Rosario, al paso de los años, se convirtió en un escenario que sirve de muestra. En 2015 tres disparos le quitaron la vida a Rolando Mansilla mientras custodiaba un búnker de drogas, desde el techo, en el barrio Ludueña. Tenía 12 años. Cientos de pibes, muchos menores de edad, murieron en los últimos años como consecuencia de la violencia en los sectores populares de la ciudad. La vinculación del narcotráfico con estas muertes es ineludible, como también lo es la vinculación con el negocio por parte de comisarios y jefes de la policía santafesina que son investigados y procesados.

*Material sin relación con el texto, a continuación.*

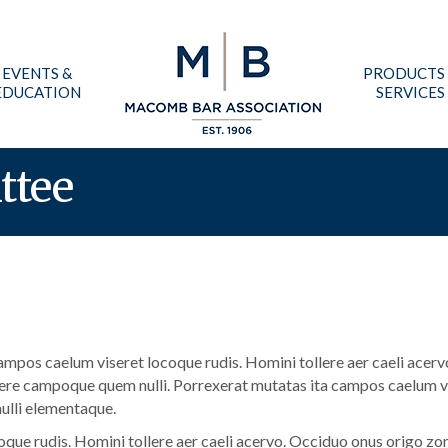
EVENTS &
PRODUCTS
EDUCATION
SERVICES
ttee
mpos caelum viseret locoque rudis. Homini tollere aer caeli acervo
ere campoque quem nulli. Porrexerat mutatas ita campos caelum vis
ulli elementaque.
que rudis. Homini tollere aer caeli acervo. Occiduo onus origo zo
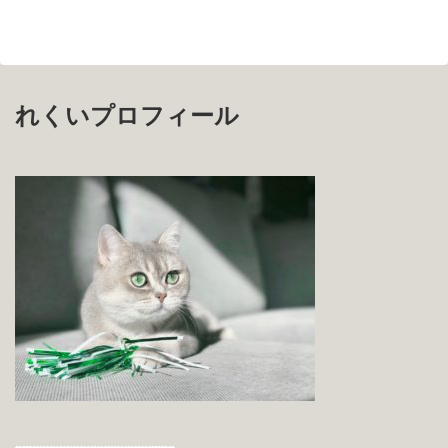
れくいプロフィール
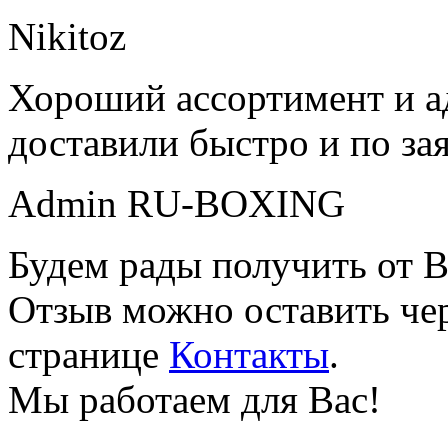
Nikitoz
Хороший ассортимент и ад
доставили быстро и по за
Admin RU-BOXING
Будем рады получить от В
Отзыв можно оставить чер
странице
Контакты
.
Мы работаем для Вас!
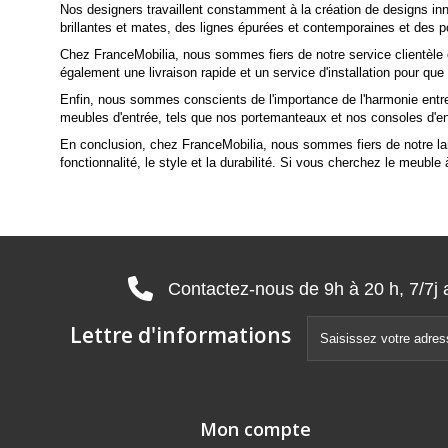
Nos designers travaillent constamment à la création de designs i
brillantes et mates, des lignes épurées et contemporaines et des p
Chez FranceMobilia, nous sommes fiers de notre service clientèle 
également une livraison rapide et un service d'installation pour qu
Enfin, nous sommes conscients de l'importance de l'harmonie entre 
meubles d'entrée, tels que nos portemanteaux et nos consoles d'en
En conclusion, chez FranceMobilia, nous sommes fiers de notre larg
fonctionnalité, le style et la durabilité. Si vous cherchez le meuble
Contactez-nous de 9h à 20 h, 7/7j 
Lettre d'informations
Mon compte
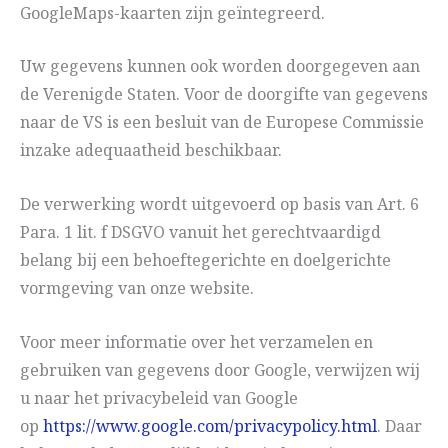
GoogleMaps-kaarten zijn geïntegreerd.
Uw gegevens kunnen ook worden doorgegeven aan
de Verenigde Staten. Voor de doorgifte van gegevens
naar de VS is een besluit van de Europese Commissie
inzake adequaatheid beschikbaar.
De verwerking wordt uitgevoerd op basis van Art. 6
Para. 1 lit. f DSGVO vanuit het gerechtvaardigd
belang bij een behoeftegerichte en doelgerichte
vormgeving van onze website.
Voor meer informatie over het verzamelen en
gebruiken van gegevens door Google, verwijzen wij
u naar het privacybeleid van Google
op
https://www.google.com/privacypolicy.html
. Daar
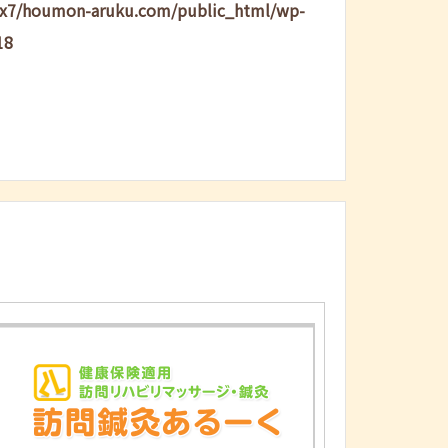
lx7/houmon-aruku.com/public_html/wp-
18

Cuando Augusto Vitale trae a Rosario la experiencia de Uruguay, habla del fin de la criminalización de la pobreza y la corrupción policial como bases fundamentales para un necesario cambio de paradigma. La actualidad argentina, con pibes castigados por el consumo y abandonados por la no-política de salud pública, y con las fuerzas de seguridad persiguiéndolos y a la vez siendo parte del negocio, muestra un panorama sin esperanzas. Pero los distintos grupos de la sociedad que trabajan para generar otro discurso en torno a las drogas no bajan los brazos. Comienza a tomar fuerza la necesidad de debatir el uso terapéutico de la marihuana, abarcando distintos sectores de la sociedad que hacen uso de la planta para sobrellevar distintas enfermedades. Permanece también la urgencia de debatir un nuevo paradigma que necesariamente aborde la temática desde una óptica de salud pública. Que además no se reprima al consumidor y sí se persiga al crimen organizado. Y prevalece, sobre todo, la necesidad de desenmascarar a un sistema político y económico que se sostiene siendo parte de los negocios que dice combatir.